Melalui skema yang transparan, nasabah cukup melakukan penambahan saldo kelipatan Rp1 juta untuk mendapatkan poin undian yang akan diikutsertakan dalam penarikan hadiah. BSI menetapkan syarat saldo rata-rata bulanan minimal sebesar Rp5 juta agar nasabah tetap memiliki cadangan dana yang stabil di rekening mereka. Program ini terbukti sangat ampuh dalam mendorong masyarakat untuk mengatur arus kas secara lebih terstruktur dan disiplin setiap bulannya. Antusiasme masyarakat terlihat sangat tinggi, terutama karena adanya harapan untuk bisa berangkat umroh secara cuma-cuma sebelum giliran haji tiba.
BSI Mendorong Pertumbuhan Tabungan Haji yang Signifikan
Efektivitas program ini terlihat jelas pada laporan kinerja perusahaan yang mencatat kenaikan signifikan pada jumlah simpanan nasabah selama periode promosi berlangsung. Hingga November 2025, total dana Tabungan Haji di BSI meroket hingga 24,24% secara tahunan (YoY) dengan akumulasi mencapai Rp15,95 triliun.
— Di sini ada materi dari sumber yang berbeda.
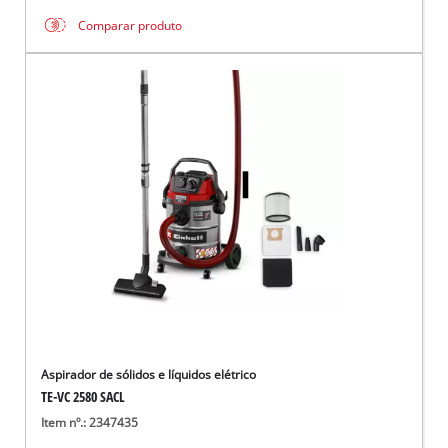
Comparar produto
Aspirador de sólidos e líquidos elétrico
TE-VC 2580 SACL
Item nº.: 2347435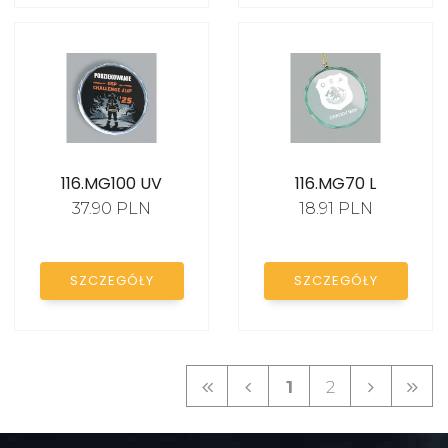
116.MG100 UV
116.MG70 L
37.90 PLN
18.91 PLN
SZCZEGÓŁY
SZCZEGÓŁY
1
2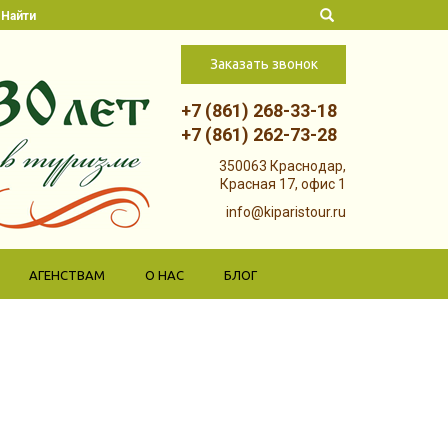
Найти
Заказать звонок
+7 (861) 268-33-18
+7 (861) 262-73-28
Skip to
350063 Краснодар,
content
Красная 17, офис 1
info@kiparistour.ru
АГЕНСТВАМ
О НАС
БЛОГ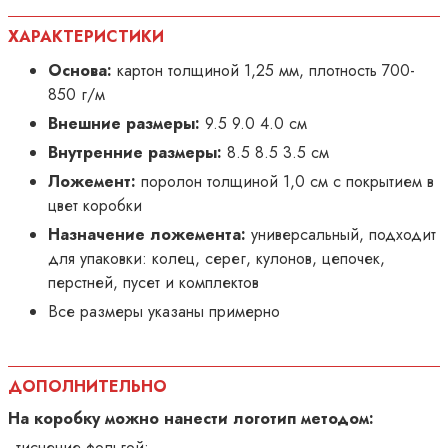
ХАРАКТЕРИСТИКИ
Основа:
картон толщиной 1,25 мм, плотность 700-
850 г/м
Внешние размеры:
9.5 9.0 4.0 см
Внутренние размеры:
8.5 8.5 3.5 см
Ложемент:
поролон толщиной 1,0 см с покрытием в
цвет коробки
Назначение ложемента:
универсальный, подходит
для упаковки: колец, серег, кулонов, цепочек,
перстней, пусет и комплектов
Все размеры указаны примерно
ДОПОЛНИТЕЛЬНО
На коробку можно нанести логотип методом:
тиснение фольгой;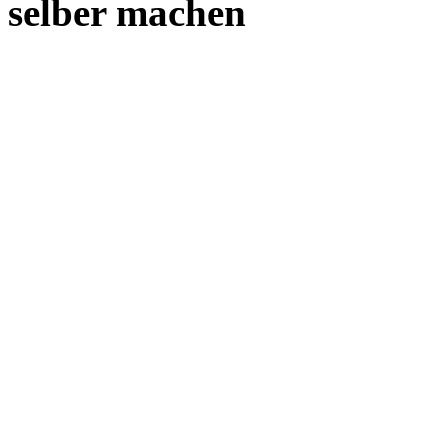
selber machen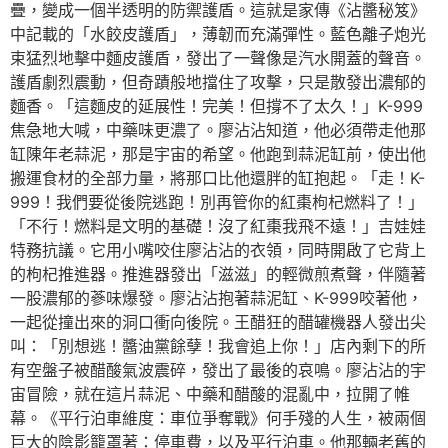
疊，變成一個半透明的防禦護盾。這就是家傳《沾醬秘笈》
中記載的「水餃皮護盾」，薄韌而充滿彈性。藍色離子炮光
束猛烈地擊中麵皮護盾，發出了一聲像是汽水開蓋的聲音。
護盾劇烈震動，但奇蹟般地擋住了攻擊，只是散發出濃郁的
麵香。「這麵皮的延展性！完美！但撐不了太久！」K-999
焦急地大喊，中藥味更濃了。廖沾沾知道，他必須帶走他那
缸陳年老蒜泥，那是宇宙的希望。他跑到蒜泥缸前，使出他
搬運食材的全部力量，將那口比他還胖的缸抱起。「走！K-
999！我們要從後院逃跑！別再管你的紅棗枸杞燃料了！」
「不行！燃料是文明的基礎！沒了紅棗我飛不遠！」吉娃娃
特務抗議。它用小嘴咬住廖沾沾的衣領，同時開啟了它背上
的枸杞推進器。推進器發出「滋滋」的輕微煎煮聲，伴隨著
一股濃郁的蔘味爆發。廖沾沾抱著蒜泥缸、K-999咬著他，
一起從撞出來的洞口衝向後院。王醋狂的醋罐機器人發出尖
叫：「別想逃！醬油黨餘孽！我會追上你！」店內剩下的所
有空盤子被醋酸氣波震碎，發出了最後的哀鳴。廖沾沾的宇
宙冒險，就在這片蒜泥、中藥和醋酸的混亂中，拉開了帷
幕。《平行泊車維度：車位爭奪戰》何手殘的人生，被兩個
巨大的陰影籠罩著：停車費，以及平行泊車。他那輛老舊的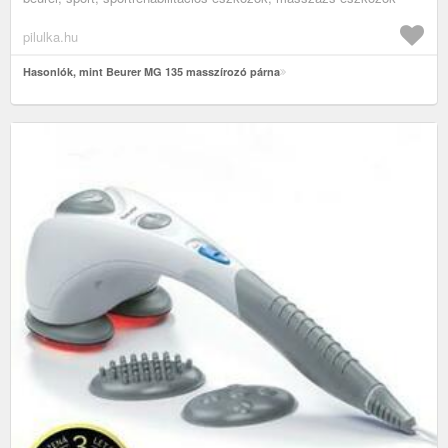
pilulka.hu
Hasonlók, mint Beurer MG 135 masszírozó párna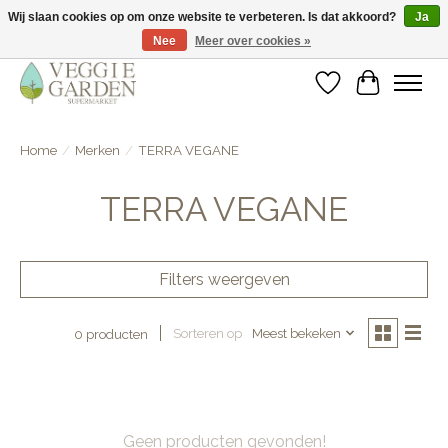
Wij slaan cookies op om onze website te verbeteren. Is dat akkoord?
Ja
Nee
Meer over cookies »
vegan & veggie products | free store pick-up
Verlanglijst
Winkelwa
Home
/
Merken
/
TERRA VEGANE
TERRA VEGANE
Filters weergeven
Sorteren op
Meest bekeken
0 producten
Geen producten gevonden!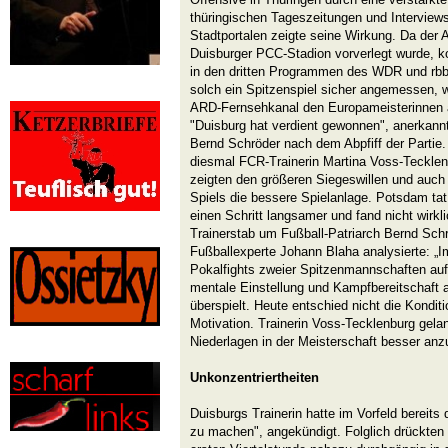
thüringischen Tageszeitungen und Interviews
Stadtportalen zeigte seine Wirkung. Da der A
Duisburger PCC-Stadion vorverlegt wurde, k
in den dritten Programmen des WDR und rbb 
solch ein Spitzenspiel sicher angemessen, wa
ARD-Fernsehkanal den Europameisterinnen a
"Duisburg hat verdient gewonnen", anerkannt
Bernd Schröder nach dem Abpfiff der Partie.
diesmal FCR-Trainerin Martina Voss-Tecklen
zeigten den größeren Siegeswillen und auch
Spiels die bessere Spielanlage. Potsdam tat
einen Schritt langsamer und fand nicht wirkl
Trainerstab um Fußball-Patriarch Bernd Schrö
Fußballexperte Johann Blaha analysierte: „
Pokalfights zweier Spitzenmannschaften auf
mentale Einstellung und Kampfbereitschaft 
überspielt. Heute entschied nicht die Kondit
Motivation. Trainerin Voss-Tecklenburg gela
Niederlagen in der Meisterschaft besser anz
Unkonzentriertheiten
Duisburgs Trainerin hatte im Vorfeld bereits d
zu machen", angekündigt. Folglich drückten 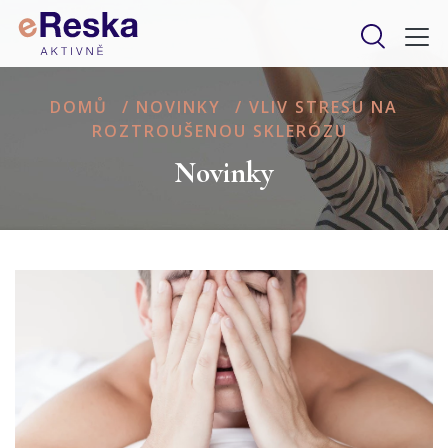
DOMŮ
/
NOVINKY
/
VLIV STRESU NA
ROZTROUŠENOU SKLERÓZU
Novinky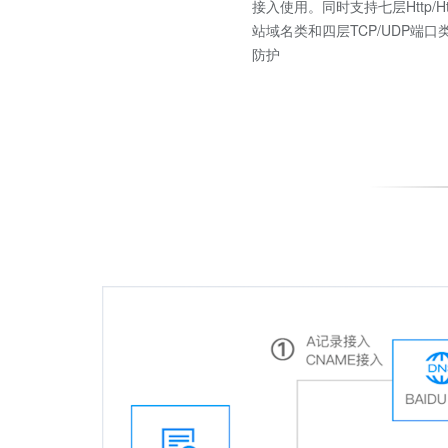
接入使用。同时支持七层Http/Ht
站域名类和四层TCP/UDP端口
防护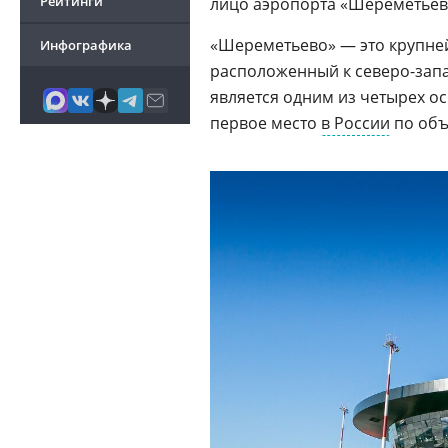
Рейтинги
лицо аэропорта «Шереметьев
«Шереметьево» — это крупне
Инфографика
расположенный к северо-зап
является одним из четырех 
первое место
в России
по объ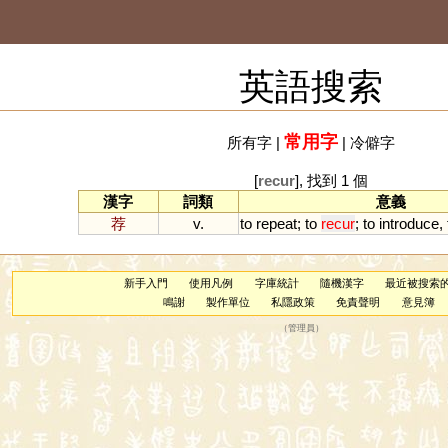
英語搜索
常用字
所有字
|
|
冷僻字
[
recur
], 找到 1 個
漢字
詞類
意義
荐
v.
to
repeat
;
to
recur
;
to
introduce
,
新手入門
使用凡例
字庫統計
隨機漢字
最近被搜索
鳴謝
製作單位
私隱政策
免責聲明
意見簿
（
管理員
）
Menariknya, pertumbuhan ini tidak hanya datang dari kalangan orang tua, melainkan didominasi oleh generasi Z dan milenial yang mulai sadar akan pentingnya persiapan dini. Pencapaian 6,93 juta rekening ini menjadi bukti bahwa literasi keuangan syariah di Indonesia terus mengalami peningkatan yang sangat positif di berbagai lapisan usia.
Direktur Sales & Distribution BSI, Anton Sukarna, menekankan bahwa layanan haji dan umrah adalah nilai unik yang hanya dimiliki oleh perbankan syariah di tanah air. Anton Sukarna mengatakan bahwa haji dan umrah menjadi uniqueness bank syariah, di mana sekitar 62% jamaah haji Indonesia menabung tabungan haji di BSI. Pihaknya merasa memiliki tanggung jawab besar untuk mengajak umat muslim merencanakan dana ibadah tersebut sesuai dengan kapasitas finansial masing-masing. Beliau menambahkan bahwa agar nantinya saat kesempatan haji atau umrahnya tiba, nasabah bisa menikmati tabungannya selama ini tanpa kendala biaya.
Keberhasilan program ini akhirnya membuahkan hasil bagi sejumlah nasabah yang beruntung mendapatkan hadiah utama berangkat umroh secara gratis. Nama-nama pemenang telah diumumkan secara resmi oleh pihak bank setelah melalui proses pengundian yang ketat dan sesuai prosedur hukum. Di antara nama yang keluar sebagai pemenang adalah Husaini dari wilayah Lhokseumawe, Wita Jayanti dari Batam, dan Yadi Treviyadi dari Bekasi. Selain itu, terdapat pula Dede Irama dari Jakarta Fatmawati serta Sukidi dari wilayah Solo yang berhasil mendapatkan kesempatan istimewa tersebut.
Komitmen BSI dalam Edukasi Keamanan Transaksi Resmi
Dalam momen pengumuman pemenang ini, manajemen BSI juga memberikan peringatan keras kepada nasabah agar selalu waspada terhadap segala bentuk praktik penipuan. Pihak bank menegaskan bahwa informasi resmi hanya disampaikan melalui saluran komunikasi yang telah terverifikasi untuk menghindari kerugian materiil bagi masyarakat. Nasabah diminta untuk tidak mudah percaya pada pihak yang meminta data pribadi atau transfer sejumlah uang dengan alasan pajak pemenang. Segala informasi terkait program undian dapat diverifikasi langsung melalui situs resmi bank maupun layanan kontak pusat yang tersedia.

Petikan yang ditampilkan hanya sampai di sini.